**YOUR TASK**. Reproduce exactly the lines of the material beneath, from the line that contains "register journalists and" to the line that contains "Huawei’s Y-series lineup.", both included, and no other lines.

* * * * * * * * *

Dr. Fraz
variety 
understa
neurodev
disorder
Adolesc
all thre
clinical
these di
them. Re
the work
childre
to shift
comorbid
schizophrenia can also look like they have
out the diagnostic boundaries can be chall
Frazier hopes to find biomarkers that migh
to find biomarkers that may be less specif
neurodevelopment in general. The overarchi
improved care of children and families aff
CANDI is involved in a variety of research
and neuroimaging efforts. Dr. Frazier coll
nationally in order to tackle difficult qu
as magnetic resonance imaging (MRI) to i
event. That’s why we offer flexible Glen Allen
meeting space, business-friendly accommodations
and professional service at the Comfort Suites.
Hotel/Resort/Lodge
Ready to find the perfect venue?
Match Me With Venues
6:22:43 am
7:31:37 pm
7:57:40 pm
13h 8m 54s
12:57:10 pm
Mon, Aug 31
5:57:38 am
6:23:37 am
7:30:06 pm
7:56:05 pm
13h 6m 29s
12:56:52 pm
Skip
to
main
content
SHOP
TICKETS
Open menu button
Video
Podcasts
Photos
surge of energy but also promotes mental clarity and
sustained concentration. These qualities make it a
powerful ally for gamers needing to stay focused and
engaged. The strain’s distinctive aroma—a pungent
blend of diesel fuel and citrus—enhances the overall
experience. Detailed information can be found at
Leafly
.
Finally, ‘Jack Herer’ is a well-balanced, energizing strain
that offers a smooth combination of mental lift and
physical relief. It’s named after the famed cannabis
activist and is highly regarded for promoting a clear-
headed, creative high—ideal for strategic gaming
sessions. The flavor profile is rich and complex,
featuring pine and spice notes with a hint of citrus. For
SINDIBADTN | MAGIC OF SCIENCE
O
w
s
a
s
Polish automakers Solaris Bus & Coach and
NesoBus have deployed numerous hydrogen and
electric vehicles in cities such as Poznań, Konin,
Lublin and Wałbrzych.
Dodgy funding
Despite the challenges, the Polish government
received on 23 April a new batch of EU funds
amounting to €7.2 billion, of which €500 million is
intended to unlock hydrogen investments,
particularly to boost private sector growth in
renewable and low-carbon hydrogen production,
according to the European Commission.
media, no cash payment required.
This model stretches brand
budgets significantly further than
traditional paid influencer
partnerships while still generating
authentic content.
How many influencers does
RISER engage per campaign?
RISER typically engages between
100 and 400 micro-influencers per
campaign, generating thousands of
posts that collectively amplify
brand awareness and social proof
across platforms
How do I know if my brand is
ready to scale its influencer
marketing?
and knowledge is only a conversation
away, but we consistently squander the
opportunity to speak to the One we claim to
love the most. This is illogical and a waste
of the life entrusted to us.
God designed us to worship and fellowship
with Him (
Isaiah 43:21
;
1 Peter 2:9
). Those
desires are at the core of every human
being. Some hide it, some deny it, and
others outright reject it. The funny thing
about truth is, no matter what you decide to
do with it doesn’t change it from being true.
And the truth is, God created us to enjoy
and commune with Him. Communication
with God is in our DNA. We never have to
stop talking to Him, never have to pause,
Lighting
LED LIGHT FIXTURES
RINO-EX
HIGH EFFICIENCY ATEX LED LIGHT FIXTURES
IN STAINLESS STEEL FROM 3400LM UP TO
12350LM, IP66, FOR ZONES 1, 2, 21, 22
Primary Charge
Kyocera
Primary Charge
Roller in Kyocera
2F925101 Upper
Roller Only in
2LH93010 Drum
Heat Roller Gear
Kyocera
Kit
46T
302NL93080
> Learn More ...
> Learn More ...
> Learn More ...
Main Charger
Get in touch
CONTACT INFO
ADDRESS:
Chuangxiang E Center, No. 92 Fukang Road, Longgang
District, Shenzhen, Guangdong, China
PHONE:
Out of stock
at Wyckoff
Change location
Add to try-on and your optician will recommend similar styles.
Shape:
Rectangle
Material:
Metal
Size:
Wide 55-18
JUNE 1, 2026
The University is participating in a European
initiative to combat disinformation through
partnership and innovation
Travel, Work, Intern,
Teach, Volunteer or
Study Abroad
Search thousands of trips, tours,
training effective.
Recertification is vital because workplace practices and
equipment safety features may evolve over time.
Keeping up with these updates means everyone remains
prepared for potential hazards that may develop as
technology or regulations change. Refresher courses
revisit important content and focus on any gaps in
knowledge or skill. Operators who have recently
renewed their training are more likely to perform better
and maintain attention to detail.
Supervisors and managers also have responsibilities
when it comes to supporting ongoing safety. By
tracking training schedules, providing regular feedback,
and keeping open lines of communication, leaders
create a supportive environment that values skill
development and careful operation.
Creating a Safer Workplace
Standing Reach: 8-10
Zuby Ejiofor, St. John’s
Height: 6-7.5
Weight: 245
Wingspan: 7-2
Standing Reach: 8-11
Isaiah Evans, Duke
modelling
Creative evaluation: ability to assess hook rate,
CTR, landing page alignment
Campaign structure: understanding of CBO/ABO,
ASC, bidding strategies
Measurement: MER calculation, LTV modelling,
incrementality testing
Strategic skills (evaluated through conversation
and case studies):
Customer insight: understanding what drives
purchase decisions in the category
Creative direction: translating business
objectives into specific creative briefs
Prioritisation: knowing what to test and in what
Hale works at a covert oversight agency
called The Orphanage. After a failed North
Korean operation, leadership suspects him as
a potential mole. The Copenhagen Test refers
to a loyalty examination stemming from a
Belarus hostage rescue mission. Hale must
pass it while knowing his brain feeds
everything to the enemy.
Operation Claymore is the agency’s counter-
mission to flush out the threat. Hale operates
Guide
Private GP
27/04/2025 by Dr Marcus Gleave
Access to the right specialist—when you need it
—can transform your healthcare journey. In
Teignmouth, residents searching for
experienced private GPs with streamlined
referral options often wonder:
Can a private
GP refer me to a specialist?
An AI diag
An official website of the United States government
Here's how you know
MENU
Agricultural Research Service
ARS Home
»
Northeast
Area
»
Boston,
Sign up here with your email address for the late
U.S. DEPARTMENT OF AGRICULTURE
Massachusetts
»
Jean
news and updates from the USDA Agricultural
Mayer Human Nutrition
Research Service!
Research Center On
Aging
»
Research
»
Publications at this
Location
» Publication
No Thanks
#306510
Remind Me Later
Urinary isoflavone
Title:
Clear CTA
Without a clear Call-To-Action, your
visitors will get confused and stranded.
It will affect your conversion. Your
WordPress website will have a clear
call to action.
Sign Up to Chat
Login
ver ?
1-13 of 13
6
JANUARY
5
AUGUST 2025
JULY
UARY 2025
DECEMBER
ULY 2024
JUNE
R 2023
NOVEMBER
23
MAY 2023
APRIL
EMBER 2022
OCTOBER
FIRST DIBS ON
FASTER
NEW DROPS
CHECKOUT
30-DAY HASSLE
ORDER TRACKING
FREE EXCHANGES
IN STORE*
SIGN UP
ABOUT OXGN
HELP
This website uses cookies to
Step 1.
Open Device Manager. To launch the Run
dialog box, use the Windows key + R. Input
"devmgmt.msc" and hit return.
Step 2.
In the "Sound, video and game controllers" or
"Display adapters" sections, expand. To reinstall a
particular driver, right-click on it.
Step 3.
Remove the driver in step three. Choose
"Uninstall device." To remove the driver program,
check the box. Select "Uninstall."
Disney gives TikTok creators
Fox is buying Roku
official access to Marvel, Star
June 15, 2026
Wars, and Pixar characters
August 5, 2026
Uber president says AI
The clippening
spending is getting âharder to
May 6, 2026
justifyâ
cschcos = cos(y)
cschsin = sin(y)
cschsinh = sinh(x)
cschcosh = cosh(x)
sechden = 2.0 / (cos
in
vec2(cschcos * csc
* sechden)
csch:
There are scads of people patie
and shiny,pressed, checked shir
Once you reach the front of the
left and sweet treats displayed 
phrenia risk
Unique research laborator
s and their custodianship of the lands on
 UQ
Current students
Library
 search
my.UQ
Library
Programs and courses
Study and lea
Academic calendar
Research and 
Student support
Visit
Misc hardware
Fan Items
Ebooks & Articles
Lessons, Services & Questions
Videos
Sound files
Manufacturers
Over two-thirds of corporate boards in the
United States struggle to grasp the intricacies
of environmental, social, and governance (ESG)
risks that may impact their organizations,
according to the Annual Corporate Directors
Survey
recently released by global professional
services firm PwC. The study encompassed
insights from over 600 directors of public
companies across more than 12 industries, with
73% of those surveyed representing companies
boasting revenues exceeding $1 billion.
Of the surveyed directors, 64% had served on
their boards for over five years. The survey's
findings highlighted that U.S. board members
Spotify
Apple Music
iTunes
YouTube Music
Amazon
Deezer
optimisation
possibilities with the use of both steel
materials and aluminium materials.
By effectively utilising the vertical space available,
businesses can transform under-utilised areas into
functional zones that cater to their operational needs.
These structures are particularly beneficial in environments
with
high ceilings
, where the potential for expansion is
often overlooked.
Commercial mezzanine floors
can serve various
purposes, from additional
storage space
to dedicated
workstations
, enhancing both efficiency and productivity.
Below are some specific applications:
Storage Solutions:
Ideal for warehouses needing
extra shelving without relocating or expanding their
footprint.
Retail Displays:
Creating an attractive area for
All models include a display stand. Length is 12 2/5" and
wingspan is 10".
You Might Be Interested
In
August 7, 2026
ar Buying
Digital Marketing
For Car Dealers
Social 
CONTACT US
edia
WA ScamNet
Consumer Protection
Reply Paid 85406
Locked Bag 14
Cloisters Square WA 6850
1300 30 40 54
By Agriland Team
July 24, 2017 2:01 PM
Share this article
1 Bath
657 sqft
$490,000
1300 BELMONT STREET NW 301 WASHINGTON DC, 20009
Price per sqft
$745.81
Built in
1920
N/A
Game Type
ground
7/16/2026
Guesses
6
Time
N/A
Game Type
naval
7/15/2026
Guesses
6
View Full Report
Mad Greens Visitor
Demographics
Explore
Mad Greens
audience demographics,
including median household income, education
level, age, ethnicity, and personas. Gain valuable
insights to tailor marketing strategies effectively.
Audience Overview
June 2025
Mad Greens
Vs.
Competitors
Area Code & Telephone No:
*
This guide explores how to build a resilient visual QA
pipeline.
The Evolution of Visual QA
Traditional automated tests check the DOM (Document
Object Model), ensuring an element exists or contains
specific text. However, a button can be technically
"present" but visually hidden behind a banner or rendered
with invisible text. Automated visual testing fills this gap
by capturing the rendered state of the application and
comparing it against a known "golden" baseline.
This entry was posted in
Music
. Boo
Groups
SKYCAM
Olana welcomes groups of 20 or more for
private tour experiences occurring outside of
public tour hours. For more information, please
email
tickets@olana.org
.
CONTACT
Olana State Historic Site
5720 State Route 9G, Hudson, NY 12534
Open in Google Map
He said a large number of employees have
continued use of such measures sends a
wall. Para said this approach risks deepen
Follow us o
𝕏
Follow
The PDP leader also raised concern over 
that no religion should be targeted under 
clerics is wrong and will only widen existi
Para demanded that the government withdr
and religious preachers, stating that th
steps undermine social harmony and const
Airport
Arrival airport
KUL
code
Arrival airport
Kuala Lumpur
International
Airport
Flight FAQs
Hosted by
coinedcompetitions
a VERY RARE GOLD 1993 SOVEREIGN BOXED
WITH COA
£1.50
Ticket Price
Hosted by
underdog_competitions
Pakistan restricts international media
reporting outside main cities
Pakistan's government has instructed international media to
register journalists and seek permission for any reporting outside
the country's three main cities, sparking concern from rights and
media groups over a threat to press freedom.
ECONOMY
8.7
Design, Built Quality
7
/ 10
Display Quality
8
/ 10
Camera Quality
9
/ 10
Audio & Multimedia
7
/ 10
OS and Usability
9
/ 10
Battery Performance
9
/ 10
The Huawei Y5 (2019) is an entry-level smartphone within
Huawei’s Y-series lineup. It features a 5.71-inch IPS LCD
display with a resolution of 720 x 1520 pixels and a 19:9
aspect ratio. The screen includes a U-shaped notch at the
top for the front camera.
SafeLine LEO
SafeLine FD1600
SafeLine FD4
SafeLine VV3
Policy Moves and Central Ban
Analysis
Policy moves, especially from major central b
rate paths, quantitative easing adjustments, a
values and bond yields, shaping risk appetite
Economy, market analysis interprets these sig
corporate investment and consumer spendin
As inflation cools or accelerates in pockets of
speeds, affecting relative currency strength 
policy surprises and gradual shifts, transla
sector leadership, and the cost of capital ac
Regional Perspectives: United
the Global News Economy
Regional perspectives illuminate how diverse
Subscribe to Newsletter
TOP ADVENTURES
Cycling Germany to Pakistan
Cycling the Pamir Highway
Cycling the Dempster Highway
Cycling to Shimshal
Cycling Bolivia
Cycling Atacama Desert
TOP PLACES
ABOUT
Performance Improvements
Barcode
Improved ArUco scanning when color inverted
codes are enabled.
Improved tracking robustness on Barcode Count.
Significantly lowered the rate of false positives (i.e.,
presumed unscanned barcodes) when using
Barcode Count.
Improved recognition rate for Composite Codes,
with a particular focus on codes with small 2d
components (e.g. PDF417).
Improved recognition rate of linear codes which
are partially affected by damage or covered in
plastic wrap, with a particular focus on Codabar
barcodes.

* * * * * * * * *

**TASK RESULT**.
register journalists and seek permission for any reporting outside
the country's three main cities, sparking concern from rights and
media groups over a threat to press freedom.
ECONOMY
8.7
Design, Built Quality
7
/ 10
Display Quality
8
/ 10
Camera Quality
9
/ 10
Audio & Multimedia
7
/ 10
OS and Usability
9
/ 10
Battery Performance
9
/ 10
The Huawei Y5 (2019) is an entry-level smartphone within
Huawei’s Y-series lineup. It features a 5.71-inch IPS LCD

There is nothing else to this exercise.